The Marines of Fox Company agree; they talk of driving through the old city without having a shot fired at them. But Fallujah is thoroughly occupied. Iraqi police and Army take second stage to the Americans, who aren’t shy about showing their presence, in contrast to Baghdad where U.S. patrols are almost scarce these days until you get near major installations such as the airport or the Green Zone. The Iraqis aren’t prepared to take over security operations yet, and it will likely be years before they can. Is a thorough occupation what it’s going to take to pacify the restive cities of the Sunni heartland?
*Saturday, October 29, 2005*
It’s still dark when the Marines of 3rd platoon, Fox Company starts out. The idea is to get a jump on their quarry, the leader of a mortar team that has been peppering Fox Company’s base, Camp Delta just south of al-Karmah. The air is cool on the skin and the sun brightens the sky from the direction of Baghdad. Ahead, date palms are black against the indigo sky, and lush greenery of reeds, cottontails, rice, dates and olive trees line the dirt roads.

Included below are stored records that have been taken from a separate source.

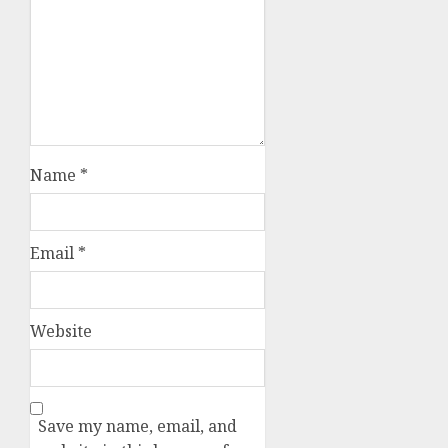
Name
*
Email
*
Website
Save my name, email, and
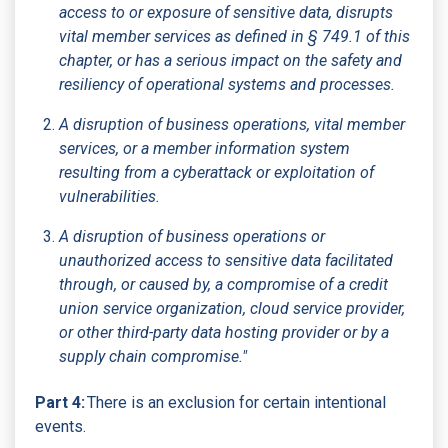
access to or exposure of sensitive data, disrupts
vital member services as defined in § 749.1 of this
chapter, or has a serious impact on the safety and
resiliency of operational systems and processes.
A disruption of business operations, vital member
services, or a member information system
resulting from a cyberattack or exploitation of
vulnerabilities.
A disruption of business operations or
unauthorized access to sensitive data facilitated
through, or caused by, a compromise of a credit
union service organization, cloud service provider,
or other third-party data hosting provider or by a
supply chain compromise."
Part 4:
There is an exclusion for certain intentional
events.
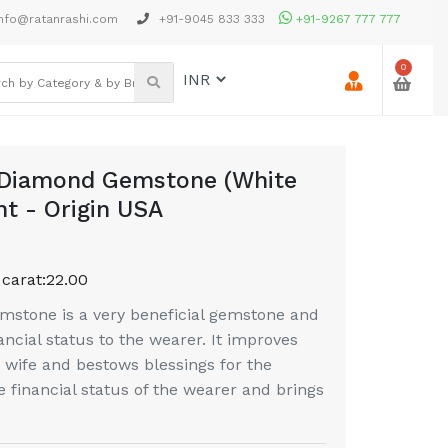
nfo@ratanrashi.com
+91-9045 833 333
+91-9267 777 777
0
 Diamond Gemstone (White
ht - Origin USA
 carat:
22.00
stone is a very beneficial gemstone and
ancial status to the wearer. It improves
wife and bestows blessings for the
e financial status of the wearer and brings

3rd Platoon takes it easy. The commander, Lt. Anthony Carter of Endicolt, N.Y., doesn’t believe in the brute force method of cordon-and-knock. It’s easier — and more — effective to take a more discreet and polite approach, he says. Whereas the U.S. Army excels are roaring up in humvees, soldiers piling out and putting on a show of force, Carter’s Marines instead walk up to the house where they believe Ali Muhammad Saed, the mortar team leader, is living.

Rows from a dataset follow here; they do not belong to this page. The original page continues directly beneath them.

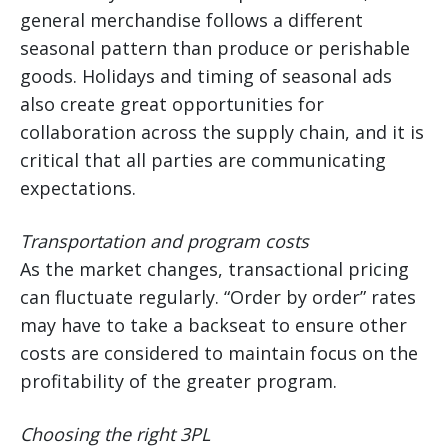
general merchandise follows a different
seasonal pattern than produce or perishable
goods. Holidays and timing of seasonal ads
also create great opportunities for
collaboration across the supply chain, and it is
critical that all parties are communicating
expectations.
Transportation and program costs
As the market changes, transactional pricing
can fluctuate regularly. “Order by order” rates
may have to take a backseat to ensure other
costs are considered to maintain focus on the
profitability of the greater program.
Choosing the right 3PL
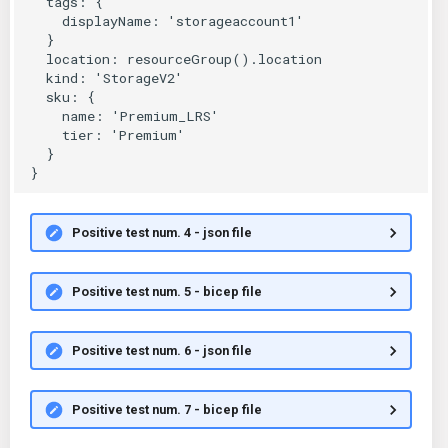
Positive test num. 4 - json file
Positive test num. 5 - bicep file
Positive test num. 6 - json file
Positive test num. 7 - bicep file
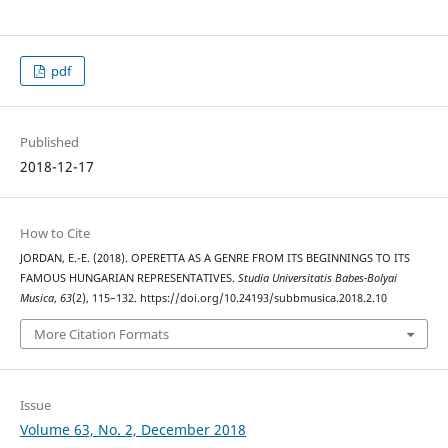
pdf
Published
2018-12-17
How to Cite
JORDAN, E.-E. (2018). OPERETTA AS A GENRE FROM ITS BEGINNINGS TO ITS
FAMOUS HUNGARIAN REPRESENTATIVES.
Studia Universitatis Babes-Bolyai
Musica
,
63
(2), 115–132. https://doi.org/10.24193/subbmusica.2018.2.10
More Citation Formats
Issue
Volume 63, No. 2, December 2018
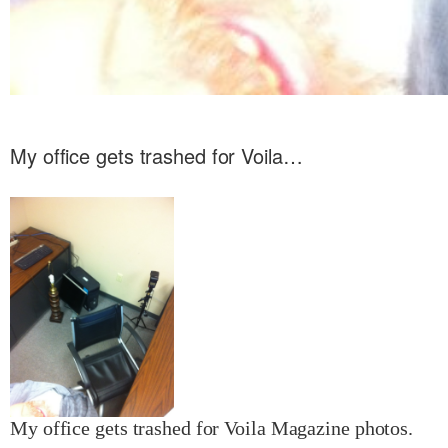
My office gets trashed for Voila…
My office gets trashed for Voila Magazine photos.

They’re in luck. He’s out front fiddling with his orange-and-white taxi. He doesn’t seem surprised to see him and sits quietly while Carter orders all other military-age men in the immediate neighborhood to be rounded up and brought to Saed’s house. Soon enough, three men and two boys are brought over and they all squat on the porch of the house. It’s possibly the most peaceful and respectful raid in Iraq’s history.
“The days of just running in the house are over,” Carter says. “If you flash-bang every house, you’re not making many friends.”

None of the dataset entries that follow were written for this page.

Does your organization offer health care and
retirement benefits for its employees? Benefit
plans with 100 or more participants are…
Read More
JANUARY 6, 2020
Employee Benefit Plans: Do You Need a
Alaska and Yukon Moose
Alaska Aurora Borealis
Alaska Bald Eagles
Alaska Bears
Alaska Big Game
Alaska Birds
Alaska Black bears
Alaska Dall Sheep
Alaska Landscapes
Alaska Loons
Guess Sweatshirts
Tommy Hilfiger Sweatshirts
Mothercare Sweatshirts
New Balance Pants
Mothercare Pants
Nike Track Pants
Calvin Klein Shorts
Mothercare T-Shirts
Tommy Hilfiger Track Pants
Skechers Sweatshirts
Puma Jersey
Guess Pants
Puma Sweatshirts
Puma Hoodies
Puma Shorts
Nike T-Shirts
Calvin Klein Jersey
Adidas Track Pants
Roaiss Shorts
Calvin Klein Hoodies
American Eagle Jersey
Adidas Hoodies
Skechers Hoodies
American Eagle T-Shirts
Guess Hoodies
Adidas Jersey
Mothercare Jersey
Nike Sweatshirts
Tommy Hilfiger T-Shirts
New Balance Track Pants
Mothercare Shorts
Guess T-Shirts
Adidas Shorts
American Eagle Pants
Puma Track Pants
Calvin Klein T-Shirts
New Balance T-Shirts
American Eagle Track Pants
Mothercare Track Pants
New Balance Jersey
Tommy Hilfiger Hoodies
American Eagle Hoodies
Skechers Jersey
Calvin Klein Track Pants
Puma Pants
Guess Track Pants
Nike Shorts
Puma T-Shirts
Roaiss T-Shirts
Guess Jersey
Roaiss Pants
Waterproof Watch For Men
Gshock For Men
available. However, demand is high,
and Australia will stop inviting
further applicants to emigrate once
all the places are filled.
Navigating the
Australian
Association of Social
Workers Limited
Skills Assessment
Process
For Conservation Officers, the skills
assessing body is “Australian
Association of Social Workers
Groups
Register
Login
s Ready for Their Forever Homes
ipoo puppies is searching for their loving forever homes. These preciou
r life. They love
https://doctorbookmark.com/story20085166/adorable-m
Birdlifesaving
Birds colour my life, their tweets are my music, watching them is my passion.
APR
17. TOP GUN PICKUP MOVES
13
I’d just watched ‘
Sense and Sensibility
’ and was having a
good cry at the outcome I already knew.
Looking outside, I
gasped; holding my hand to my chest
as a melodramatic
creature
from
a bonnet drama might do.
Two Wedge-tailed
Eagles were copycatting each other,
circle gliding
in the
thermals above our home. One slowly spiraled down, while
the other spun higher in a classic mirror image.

Saed’s capture is a lucky break, and maybe it will help. Because these days, Fox Company has been catching hell from insurgents who have been pushed out of the city of Fallujah and into the surrounding countryside since U.S. forces wrested the city from insurgent control last November. While direct engagements are rare — the Marines always win and the insurgents know it — IEDs and suicide car bombs are taking a toll on Fox Company. Since their deployment in July, the 2-2 has had 12 Marines killed. Fox company has nine guys out wounded and Carter’s 3rd Platoon has had 6 purple hearts awarded — out of a force of 37 guys. Only one of 3rd Platoon’s awards came from being shot. The rest have come from IEDs and car bombs. So numerous are incoming mortar attacks on Camp Delta that body armor and helmets are required anytime a Marine goes outside a building.
“It’s not more violent,” says Lance Cpl. Thomas Cummings, 21, of Horicon, Wisc. “But what is violent is more intense.”
This wasn’t supposed to happen. As the political process moved forward, embassy officials said all year, the violence should decrease. There would be a coupling in increased Sunni participation and a decrease in violence. But most of the injuries that have befallen 3rd Platoon, says Lt. Carter, have occurred since the Oct. 15 referendum.
Just two hours later, the nearby boom of an IED followed by the rattling of gunfire were a late coda his remarks. An ambush, somewhere. Someone else was catching it today.